Re: [PATCH] Compression dictionaries for JSONB

From: Simon Riggs <simon(dot)riggs(at)enterprisedb(dot)com>
To: Aleksander Alekseev <aleksander(at)timescale(dot)com>
Cc: Jacob Champion <jchampion(at)timescale(dot)com>, PostgreSQL Hackers <pgsql-hackers(at)lists(dot)postgresql(dot)org>, Alvaro Herrera <alvherre(at)alvh(dot)no-ip(dot)org>, Matthias van de Meent <boekewurm+postgres(at)gmail(dot)com>
Subject: Re: [PATCH] Compression dictionaries for JSONB
Date: 2022-06-23 15:48:48
Message-ID: CANbhV-HpCF852WcZuU0wyh1jMU4p6XLbV6rCRkZpnpeKQ9OenQ@mail.gmail.com
Views: Raw Message | Whole Thread | Download mbox | Resend email
Thread:
Lists: pgsql-hackers

On Thu, 2 Jun 2022 at 14:30, Aleksander Alekseev
<aleksander(at)timescale(dot)com> wrote:

> > I saw there was some previous discussion about dictionary size. It
> > looks like this approach would put all dictionaries into a shared OID
> > pool. Since I don't know what a "standard" use case is, is there any
> > risk of OID exhaustion for larger deployments with many dictionaries?
> > Or is 2**32 so comparatively large that it's not really a serious
> > concern?
>
> I agree, this is a drawback of the current implementation. To be honest,
> I simply followed the example of how ENUMs are implemented. I'm not 100% sure
> if we should be worried here (apparently, freed OIDs are reused). I'm OK with
> using a separate sequence if someone could second this. This is the first time
> I'm altering the catalog so I'm not certain what the best practices are.

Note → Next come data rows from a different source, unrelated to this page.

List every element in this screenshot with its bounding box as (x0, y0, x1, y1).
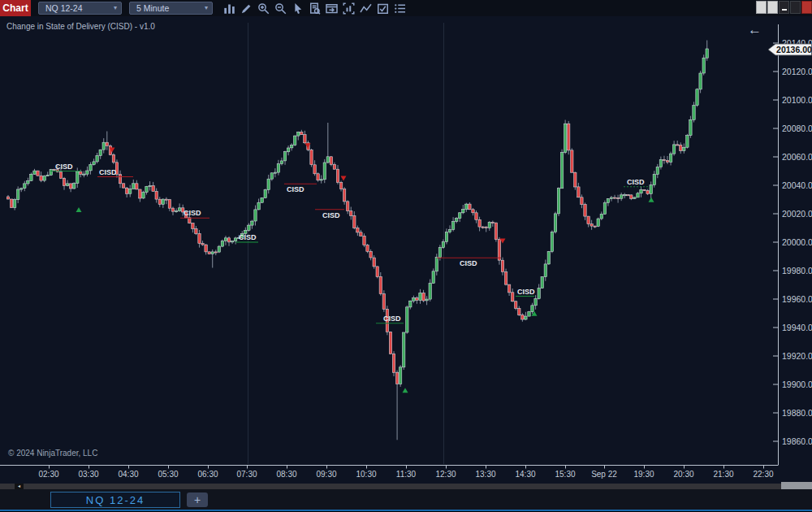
candle (607, 199, 609, 203)
copyright-label: © 2024 NinjaTrader, LLC (8, 449, 97, 458)
horizontal-scrollbar[interactable]: ◂ (0, 484, 812, 489)
candle (80, 171, 82, 174)
tab-nq-12-24[interactable]: NQ 12-24 (50, 492, 180, 508)
candle (425, 299, 428, 301)
candle (597, 219, 599, 226)
candle (416, 298, 418, 301)
candle (363, 236, 365, 245)
candle (666, 161, 668, 163)
candle (136, 184, 138, 189)
candle (643, 189, 646, 190)
candle (248, 225, 250, 230)
candle (76, 171, 79, 184)
candle (686, 136, 689, 148)
add-tab-button[interactable]: + (187, 492, 208, 507)
back-arrow-icon[interactable]: ← (748, 23, 762, 37)
zoom-in-icon[interactable] (257, 2, 270, 15)
close-button[interactable] (801, 1, 812, 14)
price-tick-label: 19940.00 (782, 323, 812, 332)
price-tick-label: 20000.00 (782, 237, 812, 247)
instrument-dropdown[interactable]: NQ 12-24 ▾ (38, 2, 122, 15)
list-menu-icon[interactable] (393, 2, 406, 15)
cisd-label: CISD (99, 168, 117, 176)
candle (155, 191, 158, 199)
candle (376, 267, 378, 277)
candle (498, 240, 500, 261)
candle (211, 252, 214, 254)
candle (24, 184, 26, 189)
price-tick-label: 20040.00 (782, 180, 812, 190)
pencil-icon[interactable] (240, 2, 253, 15)
candle (165, 199, 167, 200)
candle (389, 332, 391, 354)
note-edit-icon[interactable] (376, 2, 389, 15)
bar-chart-icon[interactable] (222, 2, 235, 15)
minimize-icon (782, 9, 787, 11)
candle (86, 171, 89, 174)
chart-menu-button[interactable]: Chart (0, 0, 31, 16)
scrollbar-corner-grip[interactable] (781, 482, 812, 489)
time-tick-label: 03:30 (78, 470, 98, 479)
candle (630, 195, 633, 198)
candle (89, 164, 92, 171)
time-tick-label: 12:30 (435, 470, 456, 479)
minimize-button[interactable] (779, 1, 789, 14)
candle (521, 315, 524, 319)
interval-dropdown[interactable]: 5 Minute ▾ (129, 2, 213, 15)
candle (620, 195, 623, 198)
candle (640, 189, 642, 193)
candle (534, 299, 537, 306)
link-interval-button[interactable] (767, 1, 778, 14)
price-tick-label: 19960.00 (782, 294, 812, 304)
price-tick-label: 20060.00 (782, 152, 812, 162)
session-lines (248, 23, 444, 464)
candle (63, 178, 65, 185)
price-tick-label: 20080.00 (782, 124, 812, 133)
candle (456, 219, 458, 222)
candle (333, 164, 335, 169)
candle (412, 298, 415, 302)
candle (633, 197, 636, 198)
candle (451, 222, 454, 230)
candle (129, 189, 132, 193)
maximize-button[interactable] (790, 1, 801, 14)
candle (495, 223, 497, 240)
candle (13, 200, 15, 208)
zigzag-line-icon[interactable] (359, 2, 372, 15)
candle (571, 150, 573, 172)
chart-box-icon[interactable] (342, 2, 355, 15)
price-tick-label: 20020.00 (782, 209, 812, 219)
cursor-icon[interactable] (291, 2, 304, 15)
candle (119, 175, 121, 184)
candle (69, 184, 71, 189)
candle (528, 312, 530, 317)
candle (102, 142, 105, 150)
candle (261, 198, 263, 203)
price-chart-canvas[interactable]: CISDCISDCISDCISDCISDCISDCISDCISDCISDCISD… (0, 0, 812, 512)
bull-triangle-marker (76, 207, 82, 212)
candle (669, 154, 672, 162)
candle (30, 174, 32, 180)
candle (676, 145, 679, 145)
scrollbar-left-arrow-icon[interactable]: ◂ (15, 484, 24, 489)
zoom-out-icon[interactable] (274, 2, 287, 15)
candle (37, 171, 39, 176)
candle (504, 272, 507, 285)
candle (419, 293, 421, 301)
candle (488, 222, 490, 228)
document-search-icon[interactable] (308, 2, 321, 15)
candle (603, 203, 606, 215)
candle (557, 189, 559, 214)
time-tick-label: 20:30 (673, 470, 693, 479)
panel-window-icon[interactable] (325, 2, 338, 15)
candle (251, 221, 253, 225)
candle (518, 308, 520, 315)
candle (702, 58, 705, 73)
link-instrument-button[interactable] (756, 1, 767, 14)
candle (624, 195, 626, 196)
candle (96, 156, 98, 162)
price-tick-label: 19980.00 (782, 266, 812, 276)
candle (544, 264, 546, 277)
candle (270, 173, 273, 179)
candle (46, 175, 49, 176)
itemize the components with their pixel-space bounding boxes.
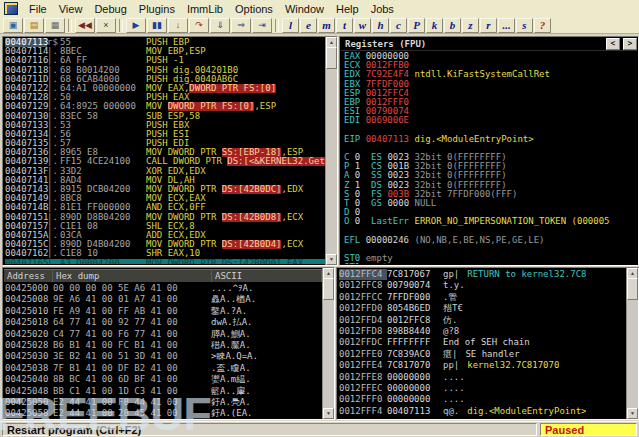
disasm-row[interactable]: 00407143|.8915 DCB04200MOV DWORD PTR DS:…: [5, 185, 325, 194]
register-line[interactable]: EBP 0012FFF0: [344, 98, 636, 107]
disasm-row[interactable]: 00407128|.50PUSH EAX: [5, 93, 325, 102]
toolbar-letter-t[interactable]: t: [336, 18, 353, 33]
dump-row[interactable]: 00425048BB C1 41 00 1D C3 41 00籃A..肁.: [5, 386, 322, 397]
windows-list-icon[interactable]: ▦: [45, 18, 65, 33]
dump-row[interactable]: 004250408B BC 41 00 6D BF 41 00嬱A.m緼.: [5, 374, 322, 385]
disasm-row[interactable]: 0040715C|.890D D4B04200MOV DWORD PTR DS:…: [5, 240, 325, 249]
scrollbar-thumb[interactable]: [323, 278, 334, 300]
scroll-down-icon[interactable]: ▼: [323, 408, 334, 419]
register-line[interactable]: ESI 00790074: [344, 107, 636, 116]
menu-help[interactable]: Help: [330, 2, 365, 16]
register-line[interactable]: ESP 0012FFC4: [344, 89, 636, 98]
run-icon[interactable]: ▶: [126, 18, 146, 33]
register-line[interactable]: EDI 0069006E: [344, 116, 636, 125]
stack-row[interactable]: 0012FFD08054B6ED矠T€: [339, 303, 626, 314]
stack-row[interactable]: 0012FFF400407113q@.dig.<ModuleEntryPoint…: [339, 406, 626, 417]
animate-into-icon[interactable]: ⇓: [210, 18, 230, 33]
restart-icon[interactable]: ◀◀: [75, 18, 95, 33]
disasm-row[interactable]: 0040713F|.33D2XOR EDX,EDX: [5, 167, 325, 176]
toolbar-letter-h[interactable]: h: [372, 18, 389, 33]
registers-prev-button[interactable]: <: [606, 38, 620, 50]
register-line[interactable]: [344, 126, 636, 135]
step-into-icon[interactable]: ↓: [168, 18, 188, 33]
stack-row[interactable]: 0012FFE800000000....: [339, 372, 626, 383]
register-line[interactable]: EIP 00407113 dig.<ModuleEntryPoint>: [344, 135, 636, 144]
until-return-icon[interactable]: ⇥: [252, 18, 272, 33]
disasm-scrollbar[interactable]: ▲ ▼: [325, 37, 337, 265]
register-line[interactable]: [344, 144, 636, 153]
disasm-row[interactable]: 00407114|.8BECMOV EBP,ESP: [5, 47, 325, 56]
app-icon[interactable]: [4, 2, 18, 15]
register-line[interactable]: EBX 7FFDF000: [344, 80, 636, 89]
disasm-row[interactable]: 00407133|.53PUSH EBX: [5, 121, 325, 130]
stack-row[interactable]: 0012FFD8898B8440@?8: [339, 326, 626, 337]
toolbar-letter-P[interactable]: P: [408, 18, 425, 33]
dump-row[interactable]: 00425050E2 44 41 00 F8 44 41 00釪A.鳧A.: [5, 397, 322, 408]
toolbar-letter-z[interactable]: z: [462, 18, 479, 33]
register-line[interactable]: EFL 00000246 (NO,NB,E,BE,NS,PE,GE,LE): [344, 236, 636, 245]
toolbar-letter-dots[interactable]: ...: [498, 18, 515, 33]
toolbar-letter-b[interactable]: b: [444, 18, 461, 33]
stack-row[interactable]: 0012FFF000000000....: [339, 394, 626, 405]
register-line[interactable]: EAX 00000000: [344, 52, 636, 61]
stack-row[interactable]: 0012FFEC00000000....: [339, 383, 626, 394]
dump-column-ascii[interactable]: ASCII: [212, 269, 322, 282]
disasm-row[interactable]: 00407135|.57PUSH EDI: [5, 139, 325, 148]
disasm-row[interactable]: 00407130|.83EC 58SUB ESP,58: [5, 112, 325, 121]
registers-next-button[interactable]: >: [623, 38, 637, 50]
dump-row[interactable]: 0042500000 00 00 00 5E A6 41 00....^ｦA.: [5, 283, 322, 294]
scroll-down-icon[interactable]: ▼: [627, 408, 638, 419]
toolbar-letter-e[interactable]: e: [300, 18, 317, 33]
register-line[interactable]: ST0 empty: [344, 254, 636, 263]
stack-row[interactable]: 0012FFE47C817070pp|kernel32.7C817070: [339, 360, 626, 371]
menu-immlib[interactable]: ImmLib: [181, 2, 229, 16]
new-window-icon[interactable]: ▣: [3, 18, 23, 33]
disasm-row[interactable]: 00407149|.8BC8MOV ECX,EAX: [5, 194, 325, 203]
disasm-row[interactable]: 00407134|.56PUSH ESI: [5, 130, 325, 139]
disasm-row[interactable]: 00407113r$55PUSH EBP: [5, 38, 325, 47]
menu-file[interactable]: File: [23, 2, 53, 16]
menu-view[interactable]: View: [53, 2, 89, 16]
stack-row[interactable]: 0012FFE07C839AC0瘎|SE handler: [339, 349, 626, 360]
stack-row[interactable]: 0012FFC47C817067gp|RETURN to kernel32.7C…: [339, 269, 626, 280]
close-program-icon[interactable]: ×: [96, 18, 116, 33]
disasm-row[interactable]: 00407157|.C1E1 08SHL ECX,8: [5, 222, 325, 231]
toolbar-letter-s[interactable]: s: [516, 18, 533, 33]
register-line[interactable]: Z 1 DS 0023 32bit 0(FFFFFFFF): [344, 181, 636, 190]
disasm-row[interactable]: 00407165|.A3 D0B04200MOV DWORD PTR DS:[4…: [5, 259, 325, 265]
dump-scrollbar[interactable]: ▲ ▼: [322, 268, 334, 419]
disasm-row[interactable]: 0040711D|.68 6CAB4000PUSH dig.0040AB6C: [5, 75, 325, 84]
disasm-row[interactable]: 00407116|.6A FFPUSH -1: [5, 56, 325, 65]
step-over-icon[interactable]: ↷: [189, 18, 209, 33]
register-line[interactable]: C 0 ES 0023 32bit 0(FFFFFFFF): [344, 153, 636, 162]
pause-icon[interactable]: ▮▮: [147, 18, 167, 33]
dump-row[interactable]: 00425010FE A9 41 00 FF AB 41 00鑿A.?A.: [5, 306, 322, 317]
register-line[interactable]: A 0 SS 0023 32bit 0(FFFFFFFF): [344, 171, 636, 180]
toolbar-letter-r[interactable]: r: [480, 18, 497, 33]
stack-scrollbar[interactable]: ▲ ▼: [626, 268, 638, 419]
disasm-row[interactable]: 00407139|.FF15 4CE24100CALL DWORD PTR DS…: [5, 157, 325, 166]
disasm-row[interactable]: 00407129|.64:8925 000000MOV DWORD PTR FS…: [5, 102, 325, 111]
menu-plugins[interactable]: Plugins: [133, 2, 181, 16]
disasm-row[interactable]: 0040714B|.81E1 FF000000AND ECX,0FF: [5, 203, 325, 212]
register-line[interactable]: [344, 227, 636, 236]
register-line[interactable]: O 0 LastErr ERROR_NO_IMPERSONATION_TOKEN…: [344, 217, 636, 226]
toolbar-letter-c[interactable]: c: [390, 18, 407, 33]
register-line[interactable]: EDX 7C92E4F4 ntdll.KiFastSystemCallRet: [344, 70, 636, 79]
toolbar-letter-m[interactable]: m: [318, 18, 335, 33]
register-line[interactable]: S 0 FS 003B 32bit 7FFDF000(FFF): [344, 190, 636, 199]
menu-debug[interactable]: Debug: [88, 2, 132, 16]
register-line[interactable]: P 1 CS 001B 32bit 0(FFFFFFFF): [344, 162, 636, 171]
stack-row[interactable]: 0012FFDCFFFFFFFFEnd of SEH chain: [339, 337, 626, 348]
dump-column-address[interactable]: Address: [4, 269, 53, 282]
dump-row[interactable]: 00425028B6 B1 41 00 FC B1 41 00稓A.黶A.: [5, 340, 322, 351]
menu-window[interactable]: Window: [279, 2, 330, 16]
register-line[interactable]: ECX 0012FFB0: [344, 61, 636, 70]
dump-row[interactable]: 004250387F B1 41 00 DF B2 41 00.盇.矎A.: [5, 363, 322, 374]
animate-over-icon[interactable]: ⇒: [231, 18, 251, 33]
disasm-row[interactable]: 00407162|.C1E8 10SHR EAX,10: [5, 249, 325, 258]
scroll-down-icon[interactable]: ▼: [326, 254, 337, 265]
toolbar-letter-k[interactable]: k: [426, 18, 443, 33]
toolbar-letter-l[interactable]: l: [282, 18, 299, 33]
dump-row[interactable]: 004250303E B2 41 00 51 3D 41 00>睞A.Q=A.: [5, 351, 322, 362]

The goal of this patch is great, thank you for working on this (and ZSON).

The approach chosen has a few downsides that I'm not happy with yet.

* Assigning OIDs for each dictionary entry is not a great idea. I
don't see why you would need to do that; just assign monotonically
ascending keys for each dictionary, as we do for AttrNums.

* There is a limit on SQL statement size, which will effectively limit
the size of dictionaries, but the examples are unrealistically small,
so this isn't clear as a limitation, but it would be in practice. It
would be better to specify a filename, which can be read in when the
DDL executes. This can be put into pg_dump output in a similar way to
the COPY data for a table is, so once read in it stays static.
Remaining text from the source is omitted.